# ABOUT THIS TASK
The expected response is an exact repetition of every record, with images excluded.

# DATA PROVIDED
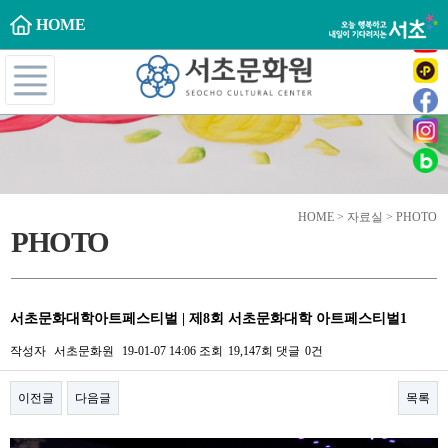
HOME
HOME > 자료실 > PHOTO
PHOTO
서초문화대학아트페스티벌 | 제8회 서초문화대학 아트페스티벌1
작성자
서초문화원
19-01-07 14:06
조회
19,147회
댓글
0건
이전글
다음글
목록
본문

# REPLY TO THE TASK
HOME
HOME > 자료실 > PHOTO
PHOTO
서초문화대학아트페스티벌 | 제8회 서초문화대학 아트페스티벌1
작성자
서초문화원
19-01-07 14:06
조회
19,147회
댓글
0건
이전글
다음글
목록
본문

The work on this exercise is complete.